Project objectives from proposal:
This project seeks to develop and demonstrate best practices for controlling TSSM on NYC urban farms through release and recruitment of natural enemies. It also seeks to enhance skills and knowledge among urban farmers related to scouting and pest management, and to deepen urban farmers’ understanding of natural enemies’ role in controlling TSSM and other pest populations.
By tracking TSSM and natural enemy populations on urban farms, we aim to contribute to a presently limited body of knowledge related to TSSM as an urban agriculture pest of importance; the effectiveness of biocontrols in managing TSSM on field tomatoes in urban environments; and the ability of urban agroecosystems to recruit and maintain populations of beneficial arthropods, including the ability of Feltiella and N. fallacis to persist throughout a growing season and to overwinter when provided habitat options for those express purposes.

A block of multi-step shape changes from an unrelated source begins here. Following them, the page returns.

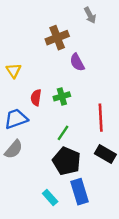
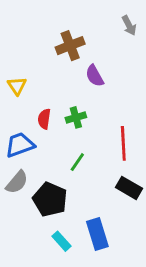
gray arrow: (90, 15) -> (129, 25), moved
black pentagon: (67, 161) -> (50, 199), moved

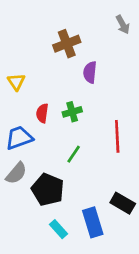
purple semicircle: (95, 76) -> (90, 72), turned 35
black rectangle: (129, 188) -> (123, 203), moved

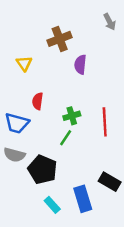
yellow triangle: (16, 82) -> (24, 63), moved
green cross: (72, 112) -> (72, 116), moved
blue trapezoid: (19, 138) -> (17, 123), turned -145
gray semicircle: (16, 173) -> (14, 155), turned 65

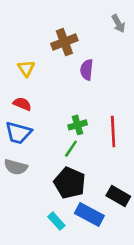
red semicircle: (38, 101) -> (22, 104), moved, turned 105
black pentagon: (42, 169) -> (70, 183), moved
blue rectangle: (83, 199) -> (89, 214), turned -45

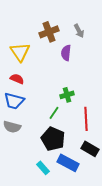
gray arrow: (118, 24) -> (79, 31), moved
yellow triangle: (26, 68) -> (20, 52), size x1.5
green cross: (78, 125) -> (67, 95), moved
red line: (113, 132) -> (86, 119), moved

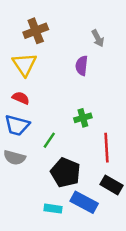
brown cross: (49, 32) -> (36, 31), moved
green line: (54, 113) -> (49, 140), moved
cyan rectangle: (43, 168) -> (53, 209), turned -40

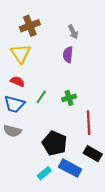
gray arrow: (98, 38) -> (73, 32), moved
green line: (49, 140) -> (41, 97), moved
cyan rectangle: (53, 209) -> (44, 173), turned -48

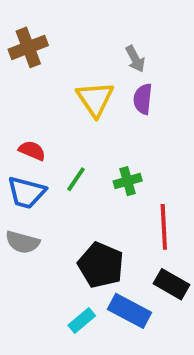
brown cross: (30, 26) -> (28, 47), moved
yellow triangle: (21, 54) -> (95, 99), moved
purple semicircle: (68, 55) -> (143, 99), moved

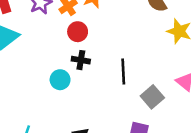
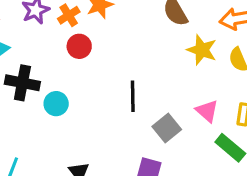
black cross: (81, 60) -> (22, 83), moved, size x1.5

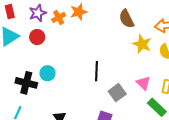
red circle: (79, 46) -> (37, 37), moved
black cross: (22, 83) -> (26, 83), moved

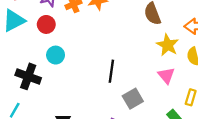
cyan circle: (47, 73) -> (56, 55), moved
pink triangle: (143, 83) -> (166, 76), moved

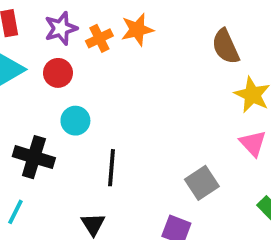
black line: (111, 71) -> (112, 168), moved

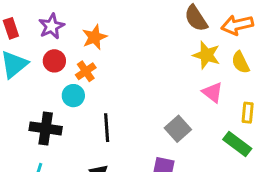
orange star: (137, 30) -> (94, 37), moved
orange cross: (99, 38) -> (86, 71), moved
brown semicircle: (226, 46) -> (196, 18), moved

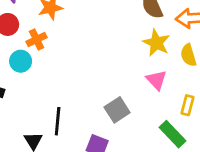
black line: (107, 128) -> (58, 121), moved

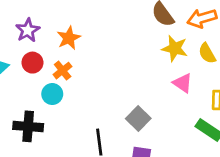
gray square: (117, 110) -> (138, 118), moved

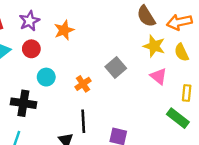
orange cross: (63, 71) -> (83, 84), moved
gray square: (138, 118) -> (116, 68), moved

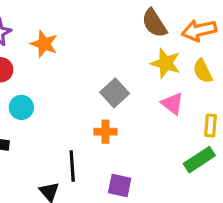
orange star: (64, 30) -> (44, 44), turned -30
orange cross: (83, 84) -> (105, 132), moved, turned 35
green rectangle: (178, 118) -> (199, 160), turned -70

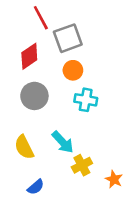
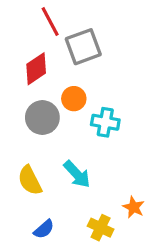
orange circle: (73, 70) -> (74, 99), moved
yellow cross: (82, 165) -> (101, 228), moved, turned -36
orange star: (114, 179) -> (134, 207), moved

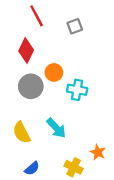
gray square: (83, 47) -> (75, 26), moved, size x0.6
red diamond: (36, 69) -> (26, 50), turned -30

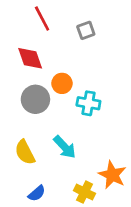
red diamond: (26, 50) -> (30, 58), turned -45
orange star: (98, 152) -> (112, 175), size x1.5

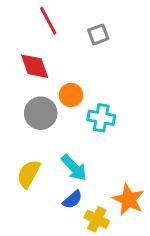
yellow semicircle: (25, 152) -> (29, 174), turned 55
blue semicircle: (37, 193) -> (72, 200), moved

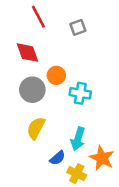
cyan arrow: (74, 168) -> (78, 139), moved, turned 60
yellow semicircle: (29, 174) -> (36, 128), moved

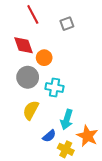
orange circle: (56, 75) -> (44, 58), moved
cyan cross: (80, 93) -> (54, 88), moved

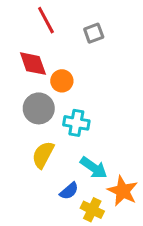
cyan arrow: (67, 119) -> (94, 168), turned -72

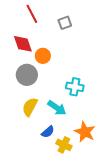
cyan cross: (76, 123) -> (75, 87), moved
cyan arrow: (94, 168) -> (57, 108), moved

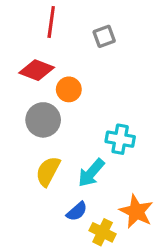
red line: (32, 14) -> (51, 22), turned 36
red diamond: (23, 44) -> (37, 70), turned -50
cyan arrow: (57, 108) -> (91, 173), turned 96

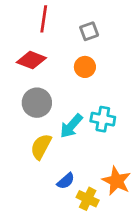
orange circle: (69, 89) -> (85, 67), moved
cyan arrow: (91, 173) -> (71, 126), moved

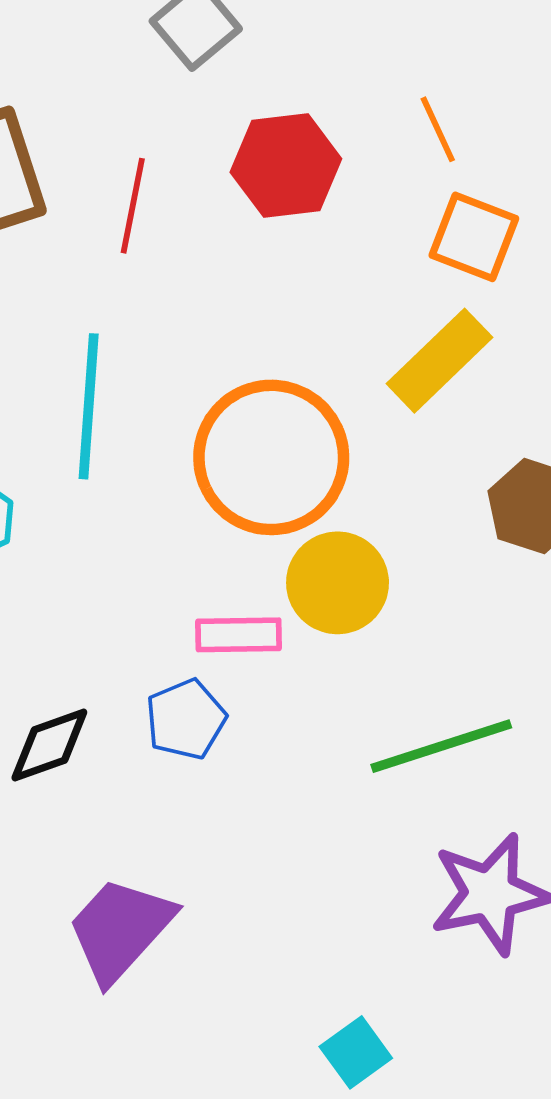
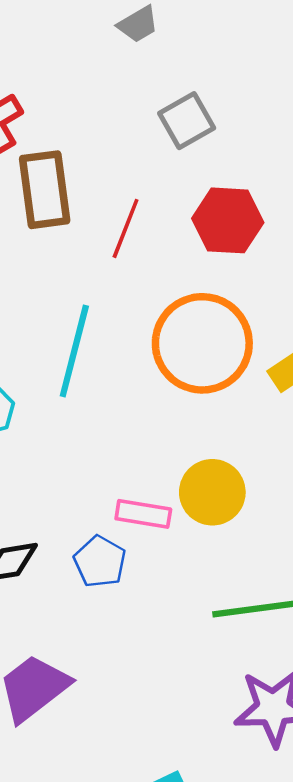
orange circle: (271, 457) -> (202, 343), moved
blue pentagon: (186, 719) -> (100, 562), turned -30

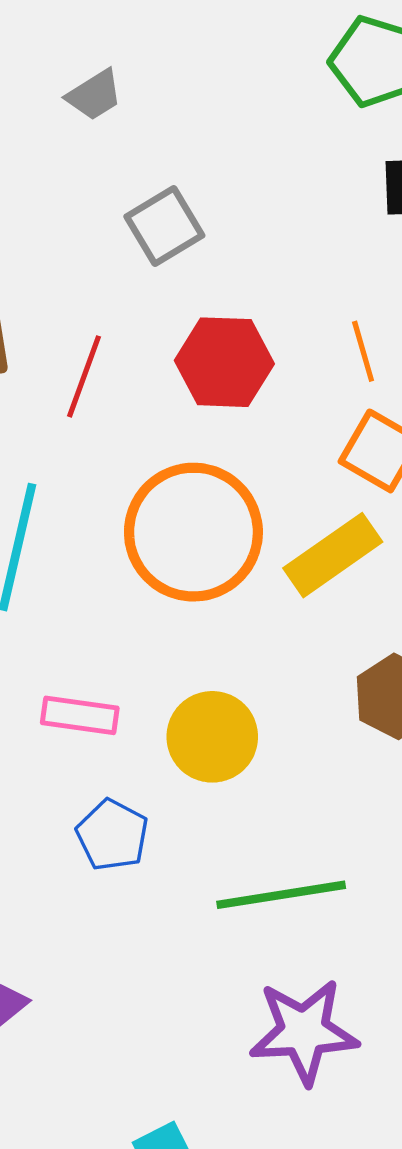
pink rectangle: (143, 514) -> (80, 715), moved
blue pentagon: (100, 562) -> (112, 835), moved

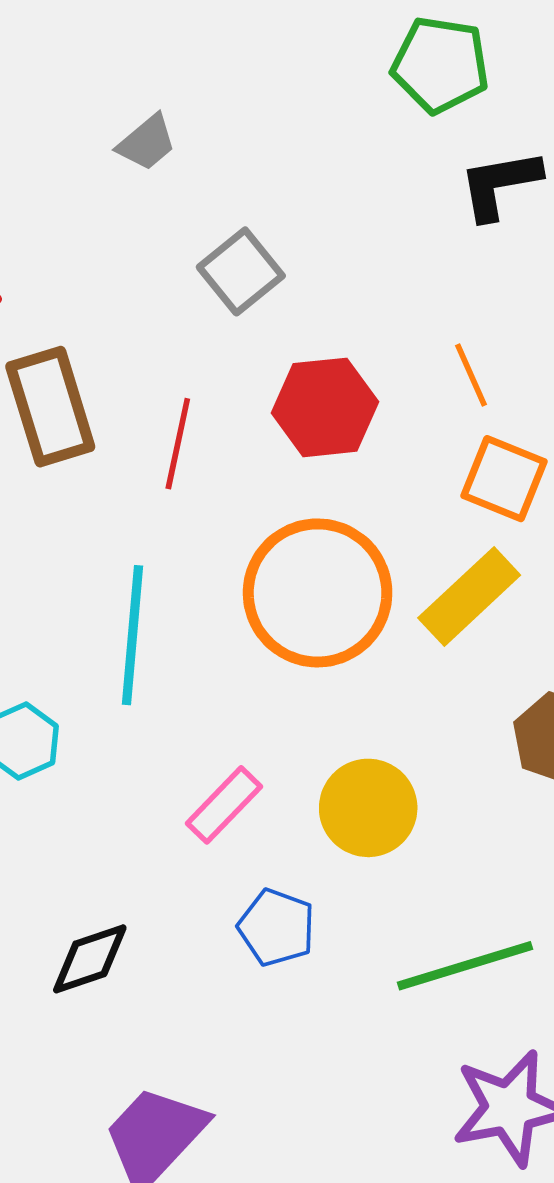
pink rectangle: (80, 715) -> (224, 805), turned -46

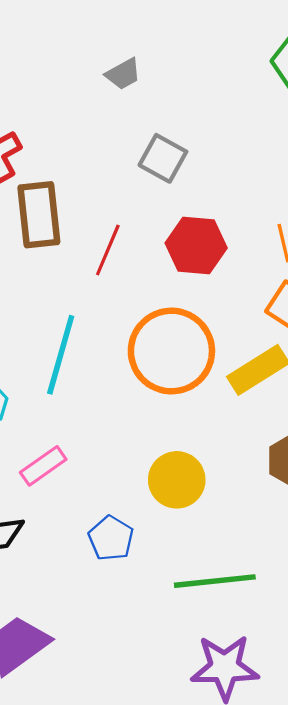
gray square: (241, 271) -> (163, 158), turned -33
pink rectangle: (224, 805) -> (43, 466), moved

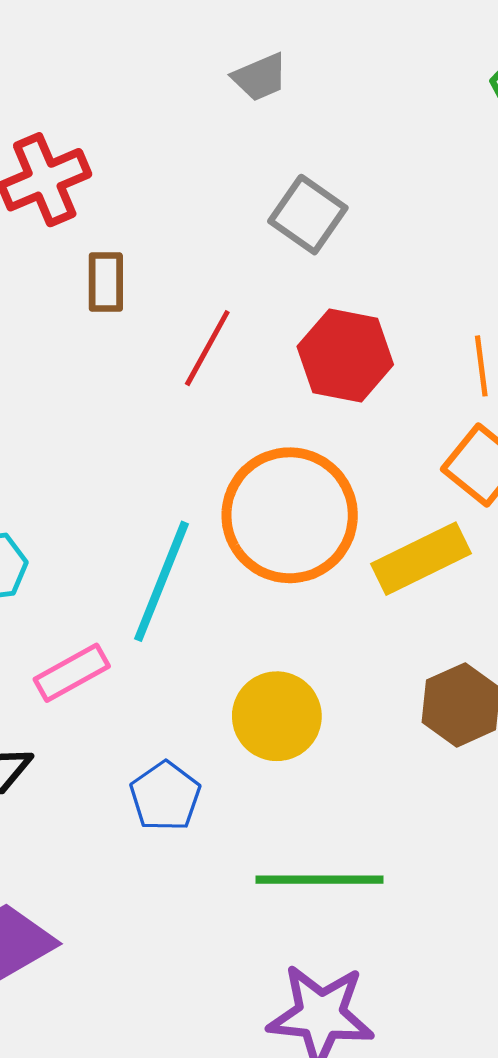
brown rectangle: (39, 215) -> (106, 282), size x0.6
cyan line: (61, 355) -> (162, 581), moved

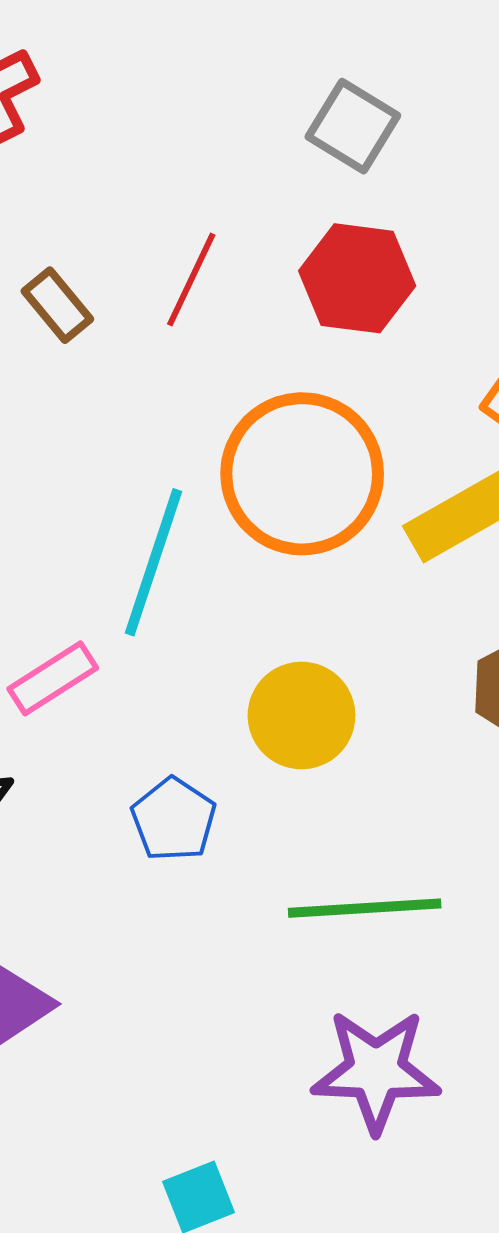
gray square: (308, 215) -> (353, 126), moved
brown rectangle: (106, 282) -> (57, 305), moved, turned -36

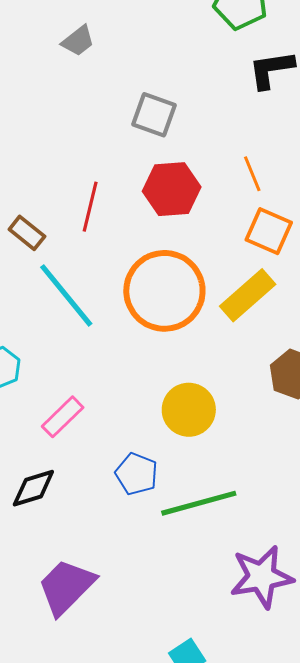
cyan line: (153, 562) -> (66, 295), moved, turned -46
green line: (365, 908) -> (199, 503), moved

If successful, this project will benefit farmers by developing an effective IPM strategy for management of TSSM in urban agriculture, including readily adopted protocols for scouting, incorporating an “early warning” system with indicator plants, and release, recruitment, and maintenance of natural enemy populations. Farmers will also benefit from increased knowledge of IPM principles applied to urban agriculture.